Permelia Chewning Higgerson is the 2nd Great Grandmother of Diane Kay Mason Gray
Permelia Chewning was born 27 Jan 1830 in Spotsylvania County, VA, to William V. Chewning (1790-1863) and Permelia (Henderson) Chewning (1793-1879), whose farm was about a mile from the Higgerson farm in Orange County on today’s Hill-Ewell Drive. On 3 Oct 1853 in Spotsylvania County, Permelia married Benjamin Higgerson/Higgason/Hickerson. They resided on an approximately 157-acre farm in Orange County in a log cabin that Benjamin probably built soon after purchasing the farm from James and Mary Somerville in 1844.
After marrying Benjamin, Permelia bore five children: John Edgar (1853-1934); Jacquelina “Lena” (1854-1952); William Buchanan (1857-1897); Walter Buchanan (1858-1892); and Andrew Jackson (1861-1949).
The Higgerson farm on Wilderness Run was the site of considerable military activity with men marching to and from battles across the Higgerson land. Permelia took in a wounded or sick soldier, Benjamin contracted smallpox from him and died on Christmas Day, 1862., His oldest son, James Thomas contracted the disease while serving in the CSA, and died only two days earlier in the Variola (small pox) section of the Howard’s Grove Hospital near Richmond, VA , Whether Benjamin knew of the death we do not know. Family lore is that Benjamin was buried in a hollowed-out log at dusk by a slave and his next eldest son, Edgar.
On the afternoon of 5 May 1864, the 149th Pennsylvania Infantry Regiment crossed Permelia’s farm and tromped through her kitchen garden leveling her picket fence to which she expressed in strong language her view on what was to happen to them, a “pack of cowardly Yankees” on their way into battle. When they retreated, a Union soldier wrote in his journal, “We were whipped, and she knew it.” One can just imagine the satisfied “I told you so” look on her face.
Soon after Benjamin’s death, Private William Wallace Porter, an itinerant teacher, who claimed a degree from Denison University in Ohio, but who actually had scanty attendance, arrived probably by train with his outfit, Company H, 8th LA Infantry Regiment, the Cheneyville Rifles of Rapides Parish, from New Orleans to the region of the Wilderness where he met the widow Higgerson, wooed, and wed her in Spotsylvania County on 4 Mar 1867. Permelia bore two more children by her second husband: Cyrus Porter (1868-1894) and Ann Milar/Miller Porter (1870-1887). Financial difficulties and domestic circumstances led to the family’s deciding to depart the Wilderness, and they settled in Parkersburg, West Virginia, for the winter.

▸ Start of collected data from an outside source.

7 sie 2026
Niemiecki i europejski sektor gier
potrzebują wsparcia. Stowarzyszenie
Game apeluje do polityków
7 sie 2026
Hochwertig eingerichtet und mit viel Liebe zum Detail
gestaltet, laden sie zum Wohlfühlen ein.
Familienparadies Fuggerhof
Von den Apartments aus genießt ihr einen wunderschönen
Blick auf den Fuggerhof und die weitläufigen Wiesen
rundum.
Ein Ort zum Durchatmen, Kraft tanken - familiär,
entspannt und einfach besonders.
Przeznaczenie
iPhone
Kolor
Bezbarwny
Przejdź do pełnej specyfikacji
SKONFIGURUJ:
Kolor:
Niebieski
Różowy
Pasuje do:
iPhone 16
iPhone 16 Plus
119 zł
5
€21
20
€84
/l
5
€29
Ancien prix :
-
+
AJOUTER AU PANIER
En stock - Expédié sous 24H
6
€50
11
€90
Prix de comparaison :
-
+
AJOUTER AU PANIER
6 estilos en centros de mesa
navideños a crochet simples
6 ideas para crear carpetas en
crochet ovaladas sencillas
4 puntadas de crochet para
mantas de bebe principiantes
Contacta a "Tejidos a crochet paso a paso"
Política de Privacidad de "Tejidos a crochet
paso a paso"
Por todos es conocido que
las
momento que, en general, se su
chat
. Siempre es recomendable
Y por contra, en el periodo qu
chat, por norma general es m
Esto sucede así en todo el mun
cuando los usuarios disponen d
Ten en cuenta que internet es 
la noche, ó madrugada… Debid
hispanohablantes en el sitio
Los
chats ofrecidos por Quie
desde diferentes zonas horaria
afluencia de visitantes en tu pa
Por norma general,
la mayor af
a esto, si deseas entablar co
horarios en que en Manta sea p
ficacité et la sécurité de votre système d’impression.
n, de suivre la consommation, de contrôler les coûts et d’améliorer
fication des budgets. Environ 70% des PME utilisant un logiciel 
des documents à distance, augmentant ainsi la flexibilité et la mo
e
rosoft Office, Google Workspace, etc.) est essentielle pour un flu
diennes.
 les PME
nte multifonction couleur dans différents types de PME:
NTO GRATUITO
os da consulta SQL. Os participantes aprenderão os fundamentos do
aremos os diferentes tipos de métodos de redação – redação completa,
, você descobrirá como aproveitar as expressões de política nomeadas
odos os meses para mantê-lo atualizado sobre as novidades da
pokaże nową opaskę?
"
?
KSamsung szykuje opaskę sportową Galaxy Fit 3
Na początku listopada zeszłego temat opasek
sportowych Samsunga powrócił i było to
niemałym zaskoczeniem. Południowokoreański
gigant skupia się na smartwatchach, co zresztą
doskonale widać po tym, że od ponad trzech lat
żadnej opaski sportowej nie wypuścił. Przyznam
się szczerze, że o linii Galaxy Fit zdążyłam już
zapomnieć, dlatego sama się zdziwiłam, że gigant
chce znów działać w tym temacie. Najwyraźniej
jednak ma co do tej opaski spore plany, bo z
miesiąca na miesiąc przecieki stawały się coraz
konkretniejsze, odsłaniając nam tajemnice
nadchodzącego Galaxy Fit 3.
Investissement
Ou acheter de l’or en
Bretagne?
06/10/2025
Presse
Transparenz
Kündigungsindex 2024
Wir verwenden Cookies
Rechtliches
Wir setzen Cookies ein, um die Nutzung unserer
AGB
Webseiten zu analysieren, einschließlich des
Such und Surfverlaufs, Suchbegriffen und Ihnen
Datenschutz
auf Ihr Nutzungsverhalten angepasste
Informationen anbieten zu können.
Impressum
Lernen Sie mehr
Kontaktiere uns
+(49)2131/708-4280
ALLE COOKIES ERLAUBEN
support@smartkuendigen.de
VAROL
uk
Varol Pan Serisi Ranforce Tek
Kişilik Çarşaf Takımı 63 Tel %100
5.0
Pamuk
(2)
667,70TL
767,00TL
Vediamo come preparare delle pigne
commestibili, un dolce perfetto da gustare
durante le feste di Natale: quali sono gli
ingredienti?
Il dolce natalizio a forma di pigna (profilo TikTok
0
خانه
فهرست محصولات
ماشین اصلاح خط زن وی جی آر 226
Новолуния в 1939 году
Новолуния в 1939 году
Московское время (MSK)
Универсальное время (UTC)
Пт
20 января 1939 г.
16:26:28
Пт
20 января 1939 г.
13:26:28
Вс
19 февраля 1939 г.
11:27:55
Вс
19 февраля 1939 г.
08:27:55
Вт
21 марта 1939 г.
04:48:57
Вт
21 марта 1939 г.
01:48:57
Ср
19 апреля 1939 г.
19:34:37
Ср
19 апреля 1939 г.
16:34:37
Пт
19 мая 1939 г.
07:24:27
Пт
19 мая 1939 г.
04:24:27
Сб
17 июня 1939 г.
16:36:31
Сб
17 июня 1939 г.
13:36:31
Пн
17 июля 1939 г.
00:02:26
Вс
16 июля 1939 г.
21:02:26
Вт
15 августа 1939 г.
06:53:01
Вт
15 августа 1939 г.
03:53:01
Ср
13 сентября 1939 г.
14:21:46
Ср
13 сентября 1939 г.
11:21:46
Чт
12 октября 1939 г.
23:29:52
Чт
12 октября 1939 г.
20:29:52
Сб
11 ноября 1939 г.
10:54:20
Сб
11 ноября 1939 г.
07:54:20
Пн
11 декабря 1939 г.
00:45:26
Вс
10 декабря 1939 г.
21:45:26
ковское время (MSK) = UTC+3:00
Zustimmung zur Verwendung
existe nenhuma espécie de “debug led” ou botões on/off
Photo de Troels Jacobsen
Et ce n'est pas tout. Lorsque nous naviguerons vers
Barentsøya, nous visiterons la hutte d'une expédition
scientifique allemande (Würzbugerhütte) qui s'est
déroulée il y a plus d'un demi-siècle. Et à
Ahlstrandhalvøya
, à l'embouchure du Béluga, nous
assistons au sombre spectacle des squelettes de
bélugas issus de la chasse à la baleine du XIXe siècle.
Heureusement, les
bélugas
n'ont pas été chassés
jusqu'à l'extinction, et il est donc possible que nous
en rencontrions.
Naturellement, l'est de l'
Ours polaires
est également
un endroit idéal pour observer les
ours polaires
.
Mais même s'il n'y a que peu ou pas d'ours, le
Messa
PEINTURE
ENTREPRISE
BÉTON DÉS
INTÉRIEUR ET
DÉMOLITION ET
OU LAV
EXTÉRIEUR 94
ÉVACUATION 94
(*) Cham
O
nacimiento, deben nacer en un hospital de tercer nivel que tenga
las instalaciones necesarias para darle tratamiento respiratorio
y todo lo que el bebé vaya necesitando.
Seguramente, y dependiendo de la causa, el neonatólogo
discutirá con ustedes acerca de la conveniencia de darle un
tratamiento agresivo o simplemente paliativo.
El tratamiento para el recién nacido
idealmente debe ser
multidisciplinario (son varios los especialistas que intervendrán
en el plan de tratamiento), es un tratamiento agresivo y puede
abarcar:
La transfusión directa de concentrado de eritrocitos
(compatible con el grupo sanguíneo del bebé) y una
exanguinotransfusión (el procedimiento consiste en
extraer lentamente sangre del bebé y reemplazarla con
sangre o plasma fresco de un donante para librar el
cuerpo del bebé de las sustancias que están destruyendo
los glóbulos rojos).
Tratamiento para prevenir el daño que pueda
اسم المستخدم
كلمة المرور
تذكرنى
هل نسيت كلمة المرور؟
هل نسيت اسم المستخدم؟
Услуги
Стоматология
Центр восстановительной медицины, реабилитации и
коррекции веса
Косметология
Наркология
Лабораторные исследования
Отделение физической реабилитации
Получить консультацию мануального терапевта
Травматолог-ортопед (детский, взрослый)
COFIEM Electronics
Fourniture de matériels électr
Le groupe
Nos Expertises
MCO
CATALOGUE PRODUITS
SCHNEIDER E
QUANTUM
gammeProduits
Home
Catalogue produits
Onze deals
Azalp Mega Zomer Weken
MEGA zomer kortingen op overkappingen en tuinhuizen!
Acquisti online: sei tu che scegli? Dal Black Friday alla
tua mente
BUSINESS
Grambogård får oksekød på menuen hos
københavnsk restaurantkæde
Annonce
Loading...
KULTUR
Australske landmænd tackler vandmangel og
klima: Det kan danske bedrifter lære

Once the river thawed, Porter is said to have constructed a raft from their wagon upon which they floated down the Ohio River into the Mississippi River headed for St. Louis; however, the current was so strong, they could not make landfall and were pushed downriver where they could finally pull ashore and settled in Portageville, New Madrid, Missouri.
The Higgerson boys ended up buying farmland along the Mississippi River in St. John Township, New Madrid County, Missouri, and moving there with their mother. The four Higgerson brothers and their mother, Permelia (Chewning) Higgerson Porter are all buried in New Madrid County, Missouri, at Sugar Tree Ridge Cemetery with the exception of Walter B. Higgerson, who was buried at the LaPlant Family Cemetery at Barnes Ridge. Permelia died 20 May 1897 in St John Township, New Mardrid, MO at her home.